Sé que lo he dicho miles de veces por diferentes razones, pero otoño es mi estación favorita. Donde vivo ni siquiera tenemos todas esas cosas “clásicas” que podemos ver en las películas o encontrar en los libros ambientados en esa estación; no ha calabazas con una vela adentro descansando en los jardínes, no hay campos de manzanas para ir en familia a recogerlas, no hay bosques que se vuelven dorados, pero en mi corazón todo huele a pay de manzana, canela, chocolate caliente, galletas de jengibre y nuez moscada. Además tenemos Día de Muertos, mandarinas, guayabas, pan de muerto, leyendas de charros fantasma, mujeres que lloran por sus hijos y brujas que viven en los cerros.

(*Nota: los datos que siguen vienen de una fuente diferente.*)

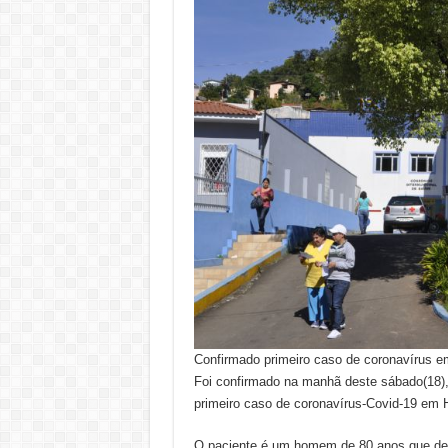
Confirmado primeiro caso de coronavírus e
Foi confirmado na manhã deste sábado(18), 
primeiro caso de coronavírus-Covid-19 em H
O paciente é um homem de 80 anos que deu 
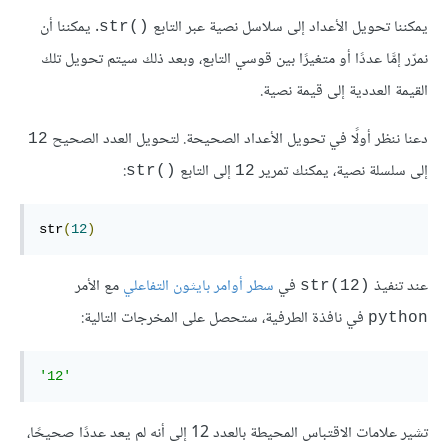
يمكننا تحويل الأعداد إلى سلاسل نصية عبر التابع
‎. يمكننا أن
str()
نمرّر إمَّا عددًا أو متغيرًا بين قوسي التابع، وبعد ذلك سيتم تحويل تلك
القيمة العددية إلى قيمة نصية.
دعنا ننظر أولًا في تحويل الأعداد الصحيحة. لتحويل العدد الصحيح
12
إلى سلسلة نصية، يمكنك تمرير
إلى التابع
str()
12
str
(
12
)
عند تنفيذ
سطر أوامر بايثون التفاعلي
مع الأمر
str(12)
في نافذة الطرفية، ستحصل على المخرجات التالية:
python
'12'
تشير علامات الاقتباس المحيطة بالعدد 12 إلى أنه لم يعد عددًا صحيحًا،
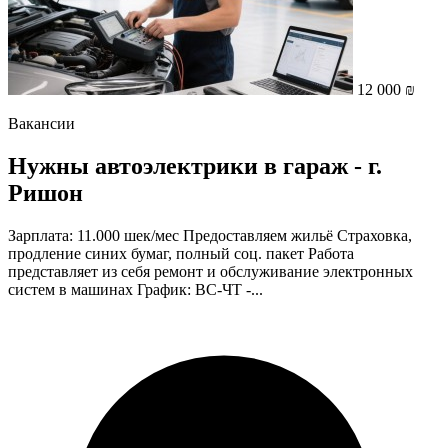
12 000 ₪
Вакансии
Нужны автоэлектрики в гараж - г.
Ришон
Зарплата: 11.000 шек/мес Предоставляем жильё Страховка,
продление синих бумаг, полный соц. пакет Работа
представляет из себя ремонт и обслуживание электронных
систем в машинах График: ВС-ЧТ -...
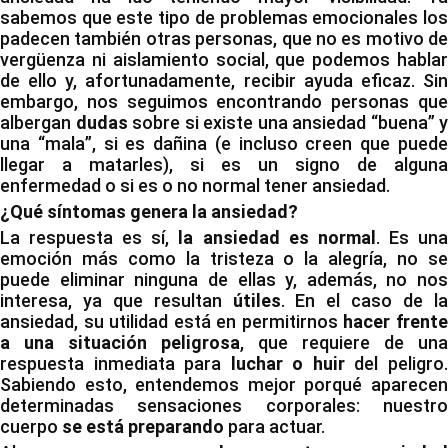
sabemos que este tipo de problemas emocionales los
padecen también otras personas, que no es motivo de
vergüenza ni aislamiento social, que podemos hablar
de ello y, afortunadamente, recibir ayuda eficaz. Sin
embargo, nos seguimos encontrando personas que
albergan
dudas
sobre si existe una ansiedad “buena” y
una “mala”, si es dañina (e incluso creen que puede
llegar a matarles), si es un signo de alguna
enfermedad o si es o no normal tener ansiedad.
¿Qué síntomas genera la ansiedad?
La respuesta es sí,
la ansiedad es normal
. Es un
emoción más como la tristeza o la alegría, no se
puede eliminar ninguna de ellas y, además, no nos
interesa, ya que resultan
útiles
. En el caso de l
ansiedad, su utilidad está en permitirnos
hacer frent
a una situación peligrosa
, que requiere de una
respuesta inmediata para
luchar o huir
del peligro
Sabiendo esto, entendemos mejor porqué aparecen
determinadas sensaciones corporales: nuestro
cuerpo
se está preparando
para actuar.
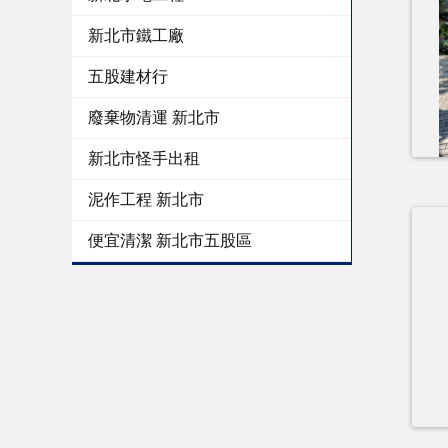
新北市鐵工廠
五股建材行
廢棄物清運 新北市
新北市怪手出租
泥作工程 新北市
便宜清潔 新北市五股區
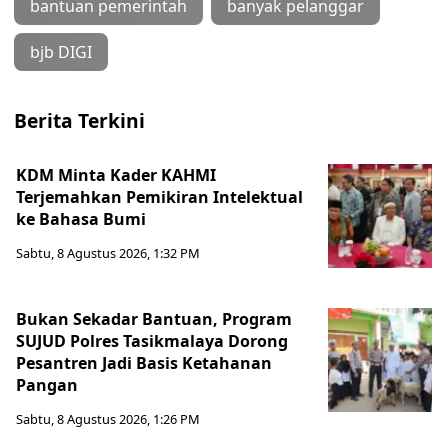
bantuan pemerintah
banyak pelanggar
bjb DIGI
Berita Terkini
KDM Minta Kader KAHMI
Terjemahkan Pemikiran Intelektual
ke Bahasa Bumi
Sabtu, 8 Agustus 2026, 1:32 PM
Bukan Sekadar Bantuan, Program
SUJUD Polres Tasikmalaya Dorong
Pesantren Jadi Basis Ketahanan
Pangan
Sabtu, 8 Agustus 2026, 1:26 PM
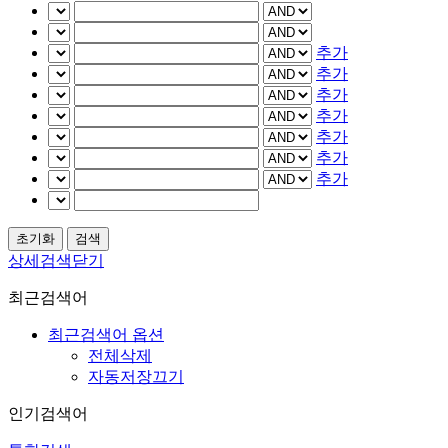
추가
추가
추가
추가
추가
추가
추가
상세검색닫기
최근검색어
최근검색어 옵션
전체삭제
자동저장끄기
인기검색어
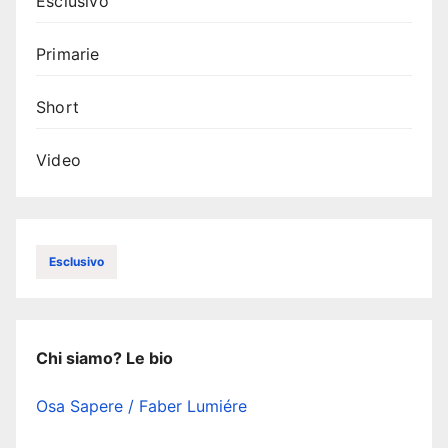
Esclusivo
Primarie
Short
Video
Esclusivo
Chi siamo? Le bio
Osa Sapere / Faber Lumiére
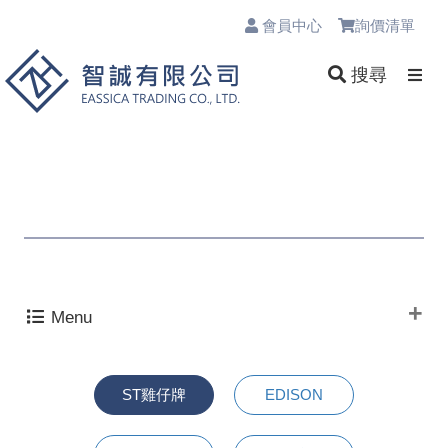
會員中心
詢價清單
0
搜尋
Menu
ST雞仔牌
EDISON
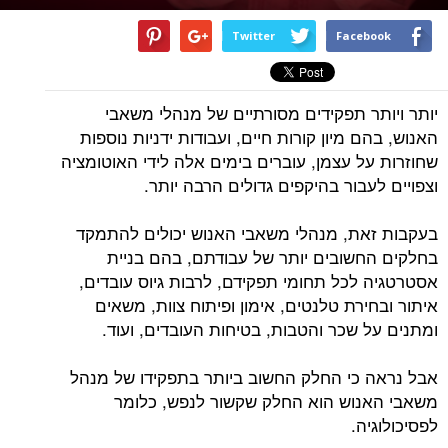
Twitter
Facebook
יותר ויותר תפקידים מסורתיים של מנהלי משאבי
האנוש, בהם מיון קורות חיים, ועבודות ידניות נוספות
שחוזרות על עצמן, עוברים בימים אלה לידי האוטומציה
וצפויים לעבור בהיקפים גדולים הרבה יותר.
בעקבות זאת, מנהלי משאבי האנוש יכולים להתמקד
בחלקים החשובים יותר של עבודתם, בהם בניית
אסטרטגיה לכל תחומי תפקידם, לרבות גיוס עובדים,
איתור ובחירת טלנטים, אימון ופיתוח צוות, משאים
ומתנים על שכר והטבות, בטיחות העובדים, ועוד.
אבל נראה כי החלק החשוב ביותר בתפקידו של מנהל
משאבי האנוש הוא החלק שקשור לנפש, כלומר
לפסיכולוגיה.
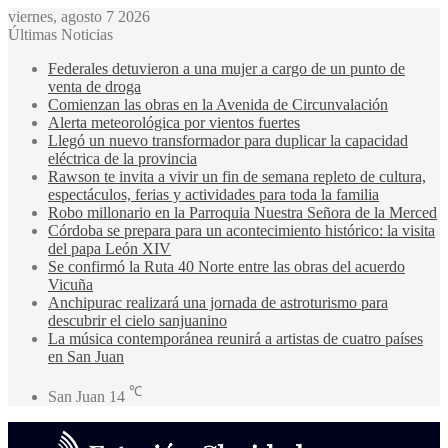
viernes, agosto 7 2026
Últimas Noticias
Federales detuvieron a una mujer a cargo de un punto de
venta de droga
Comienzan las obras en la Avenida de Circunvalación
Alerta meteorológica por vientos fuertes
Llegó un nuevo transformador para duplicar la capacidad
eléctrica de la provincia
Rawson te invita a vivir un fin de semana repleto de cultura,
espectáculos, ferias y actividades para toda la familia
Robo millonario en la Parroquia Nuestra Señora de la Merced
Córdoba se prepara para un acontecimiento histórico: la visita
del papa León XIV
Se confirmó la Ruta 40 Norte entre las obras del acuerdo
Vicuña
Anchipurac realizará una jornada de astroturismo para
descubrir el cielo sanjuanino
La música contemporánea reunirá a artistas de cuatro países
en San Juan
℃
San Juan
14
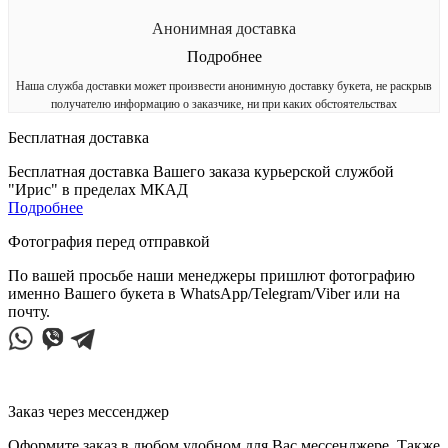
Анонимная доставка
Подробнее
Наша служба доставки может произвести анонимную доставку букета, не раскрыв
получателю информацию о заказчике, ни при каких обстоятельствах
Бесплатная доставка
Бесплатная доставка Вашего заказа курьерской службой
"Ирис" в пределах МКАД
Подробнее
Фотография перед отправкой
По вашей просьбе наши менеджеры пришлют фотографию
именно Вашего букета в WhatsApp/Telegram/Viber или на
почту.
Заказ через мессенджер
Оформите заказ в любом удобном для Вас мессенджере. Также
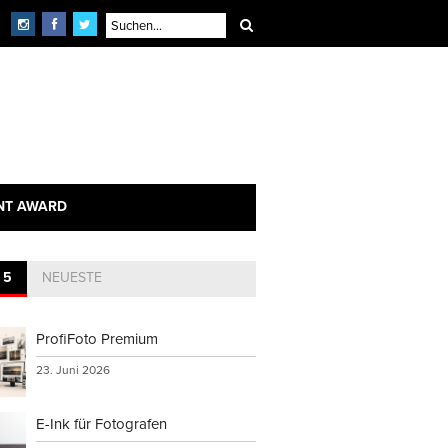
NT AWARD
 5
NEUESTE
ProfiFoto Premium
23. Juni 2026
E-Ink für Fotografen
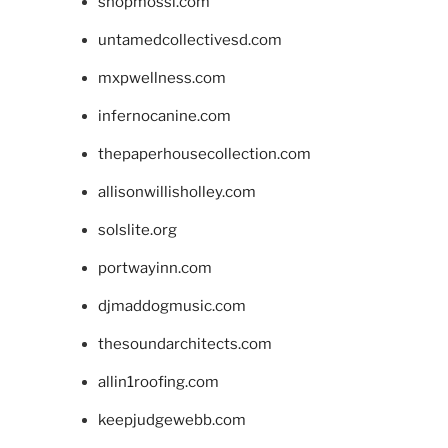
shopmossi.com
untamedcollectivesd.com
mxpwellness.com
infernocanine.com
thepaperhousecollection.com
allisonwillisholley.com
solslite.org
portwayinn.com
djmaddogmusic.com
thesoundarchitects.com
allin1roofing.com
keepjudgewebb.com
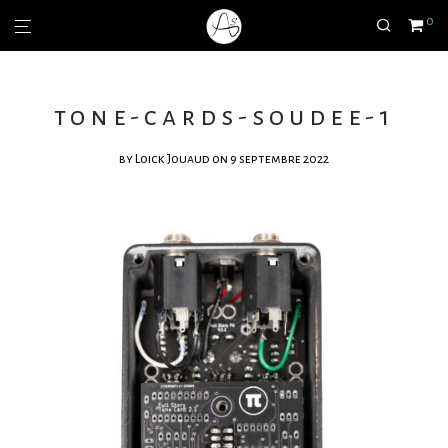
0
tone-cards-soudee-1
by
Loick Jouaud
on 9 septembre 2022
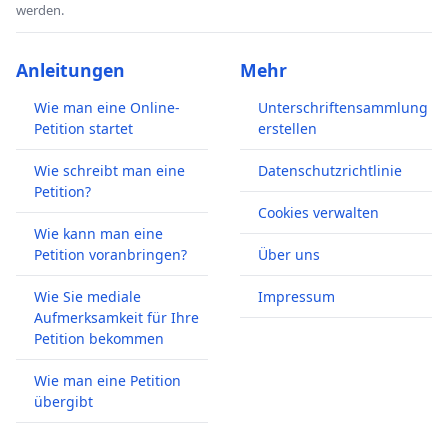
werden.
Anleitungen
Mehr
Wie man eine Online-
Unterschriftensammlung
Petition startet
erstellen
Wie schreibt man eine
Datenschutzrichtlinie
Petition?
Cookies verwalten
Wie kann man eine
Petition voranbringen?
Über uns
Wie Sie mediale
Impressum
Aufmerksamkeit für Ihre
Petition bekommen
Wie man eine Petition
übergibt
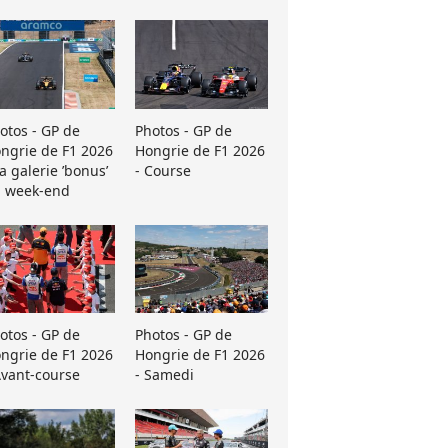
otos - GP de
Photos - GP de
ngrie de F1 2026
Hongrie de F1 2026
La galerie ’bonus’
- Course
 week-end
otos - GP de
Photos - GP de
ngrie de F1 2026
Hongrie de F1 2026
Avant-course
- Samedi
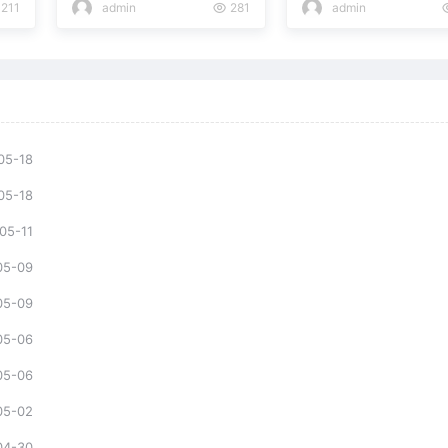
211
admin
281
admin
05-18
05-18
05-11
05-09
05-09
05-06
05-06
05-02
04-30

Dicen que a veces esperar por algo es más emocionante que aquello por lo que estabas esperando. Me pasa cuando ordeno algo por internet o espero la postal de algún amigo, cuento los días para que el cartero aparezca frente a mi puerta y reviso con frecuencia si mi paquete está en una nueva ciudad, pero en cuando u sobre o caja llega a mis manos de inmediato me siento decepcionada; ya no hay nada que esperar. Con el otoño nunca me pasa eso. Me gusta muchísimo esperar por lo primeros días naranjas y rosas en los que caminaré por mi colonia favorita escuchando cómo crujen las hojas bajo mis pies e ir sacando suéteres del clóset que pronto podré usar mientras veo maratones de mis películas favoritas, me gusta esperar a que llegue el momento de poner ofrendas a los muertos y ver calles llenas de niños disfrazados de monstruos, pero la espera nunca es mejor que el momento en el que todo eso llega.

Por eso, mientras aún espero, quiero hacer una lista de cosas que haré de nuevo o por primera vez cuando, como dice Stephen King, el otoño llegue este año a contarme historias de lo que hizo y las cosas que vio desde la última vez que nos encontramos. Quiero, por ejemplo, leer por primera vez Something Wicked This Way Comes de Ray Bradbury, uno de mis escritores favoritos y rey del otoño, quiero leer It, de Stephen King aunque la película me daba terror de niña; quiero volver a leer We Have Always Lived in the Castle, de Shirley Jackson, e imaginar a Merricat y Constance preparando una tarta con los hongos que el otoño les dio; quiero buscar una copia de Rebecca, de Daphne du Maurier en alguna librería de viejo; quiero regresar a Arthur Conan Doyle y leer The Hound of the Baskervilles, quiero volver a leer Moominvalley in November.

También quiero hacer un pay de calabaza, aunque quizá no me quede también la primera vez; quiero hornear galletas con mi sobrina y que las comamos mientras vemos cualquier película de Harry Potter; quiero ver Over the Garden Wall, que es toda otoño y susurros en el bosque; quiero disfrazarme de bruja en Halloween y ver todas las películas de Studio Ghibli que pueda; quiero llorar con Dead Poets Society, reírme con When Harry Met Sally y deprimirme con Woody Allen. Quiero películas de terror. Quiero ver Días de otoño y querer mucho, como siempre, a Pina Pellicer.

Quiero buscar fotos de la familia que no recuerdo o nunca conocí y, como cada noviembre, cocinar con mi abuelita la comida que amaban mientras estaban vivos y dejarla para ellos en una mesa; quiero sentir que por un par de días mi casa está llena de espíritus. Quiero manejar fuera de la ciudad y buscar árboles, ponerle atención al viento y tratar de adivinar qué tan húmedo está el día; quiero ver las cosas pequeñas que se apropian de los bosques, las telarañas, las setas y las bayas; quiero voltear hacia el cielo para ver a los pájaros migrar o asomarme por un telescopio para buscar a las constelaciones de otoño; quiero salir a caminar mientras escucho a In Love With a Ghost y llevo mi abrigo favorito. Quiero que ya se termine el verano. Quiero que ya llegue mi parte favorita del año.